The company experienced very strong initial sales across all of its retail banners and countries upon reopening, some of which was due to pent-up consumer demand. Following the early wave of stronger than anticipated demand, the company’s traffic and sales moderated as it moved through the second quarter and into the third quarter. The company believes that this was due to a number of COVID-19-related factors, including the impact on consumer behavior and demand, and lighter inventories in its stores than it planned. The company was not able to optimize the inventory flow back to its stores, particularly in Canada, due to supply chain and logistics challenges at both the company and at some of its third-party affiliates as businesses ramped back up. The company has put strategies in place to mitigate some of these inventory delays.

Financial Update
The company ended the second quarter in a strong liquidity position with $6.6 billion of cash. During the second quarter, the company generated $3.4 billion of operating cash flow and paid off the $1.0 billion it drew down from its revolving credit facilities in March 2020. At the beginning of the third quarter, the company also increased its borrowing capacity under revolving credit facilities with a new $500 million facility, making a total of $1.5 billion available to the company. The company is in a strong financial position and will continue to be prudent with its expenses, capital spending, and shareholder distributions due to the current environment. The company does not expect to declare a dividend in the third quarter of Fiscal 2021 and has suspended its share buyback program.

Q2 FY21 Inventory
Total inventories as of August 1, 2020, were $3.7 billion, compared with $5.1 billion at the end of the second quarter last year. The year-over-year decline in balance sheet inventory was due to a combination of factors.

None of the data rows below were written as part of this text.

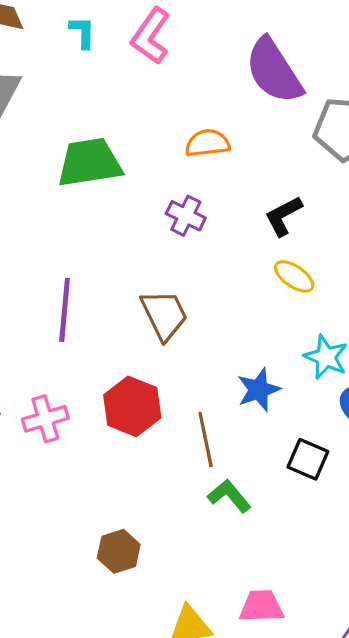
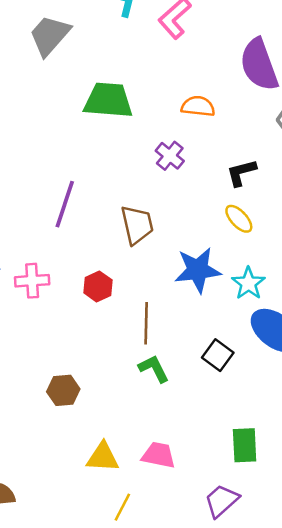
blue star: (259, 390) -> (198, 270), moved, size x1.4
red hexagon: (132, 406) -> (98, 286), size x0.7

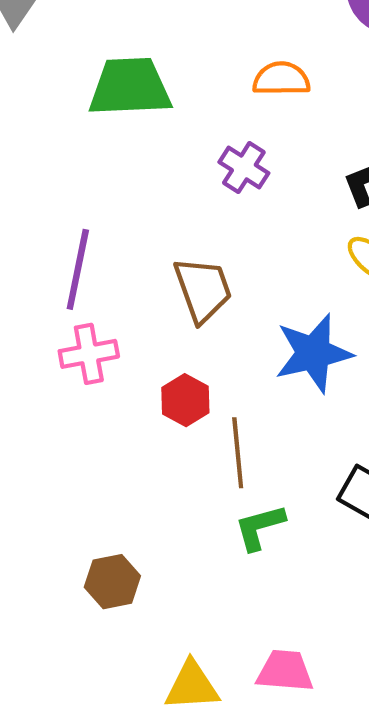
pink cross: (32, 281) -> (89, 354), moved
red hexagon: (98, 286) -> (185, 400), moved
green L-shape: (154, 369) -> (260, 527), turned -72

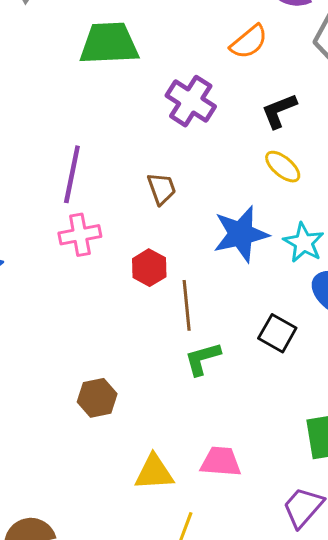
orange semicircle: (281, 79) -> (249, 42), moved, turned 141
purple cross: (244, 168) -> (191, 101), size x1.4
brown trapezoid: (203, 290) -> (162, 189), size x0.7

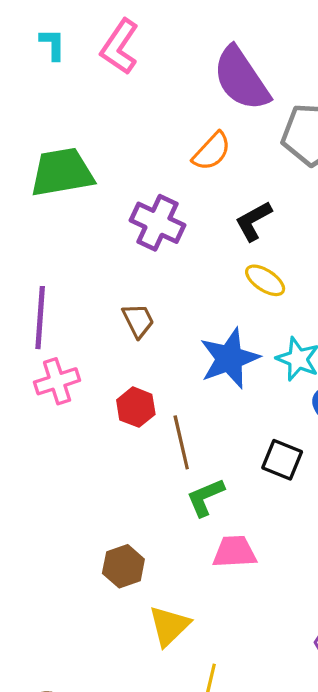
brown hexagon: (97, 398) -> (123, 566), moved
pink trapezoid: (221, 462) -> (235, 552), moved
yellow triangle: (154, 472) -> (169, 626), turned -33

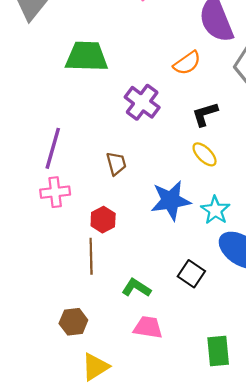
brown line: (181, 442) -> (91, 256), moved
green L-shape: (205, 497) -> (136, 288), turned 44

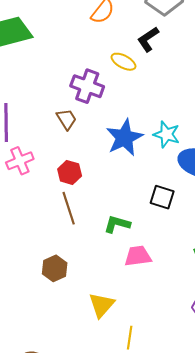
purple cross: (142, 102) -> (87, 86), moved
black L-shape: (205, 114) -> (148, 39), moved
yellow ellipse: (205, 154) -> (123, 62), moved
brown hexagon: (73, 322) -> (55, 268), moved

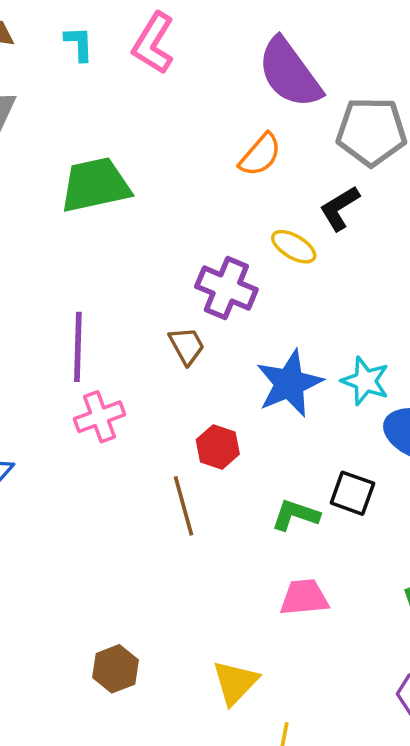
red hexagon: (70, 172) -> (218, 447), moved
green L-shape: (117, 224) -> (295, 515), moved
brown hexagon: (55, 268) -> (115, 669), moved

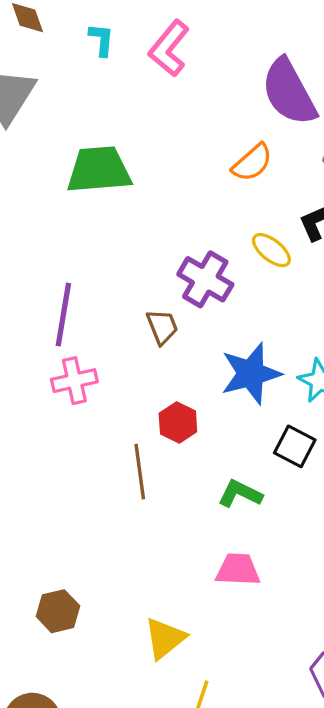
black square: (352, 493) -> (295, 446), moved

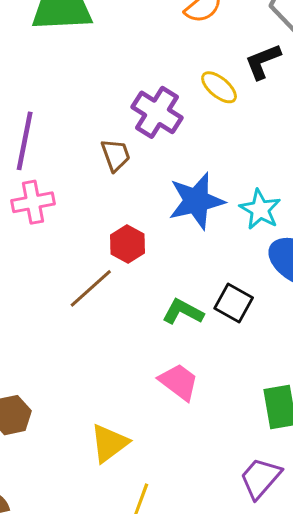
black square: (295, 446) -> (234, 303), moved
brown line: (140, 472) -> (91, 288), turned 54
pink trapezoid: (238, 570) -> (179, 382), turned 33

These included lower planned store inventory levels in the second quarter primarily to promote social distancing for employees and customers, stronger than expected sales as stores reopened, and supply chain and logistics challenges at the company and some of its third-party affiliates as operations ramped up. Overall product availability in the marketplace remains excellent. The company is currently committed to inventory that is in-line with its sales plans and has significantly increased its buying since the middle of July to support inventory flow. Further, the company is flexing its buying towards the categories that have had the strongest demand upon reopening.

Outlook
For the third quarter, the company is planning overall open-only comp-store sales to decrease in the range of 10 percent to 20 percent. This is in-line with the sales trends it has seen since the middle of July and through August month-to-date. The company’s wide sales plan range reflects the uncertainty of the current environment and the difficulty in forecasting the impact of COVID-19 on consumer behavior, demand and traffic, in addition to the anticipated slower back-to-school selling season. Due to this uncertainty, the company does not believe it is currently able to provide meaningful further guidance and is not providing a financial outlook for Fiscal 2021 at this time.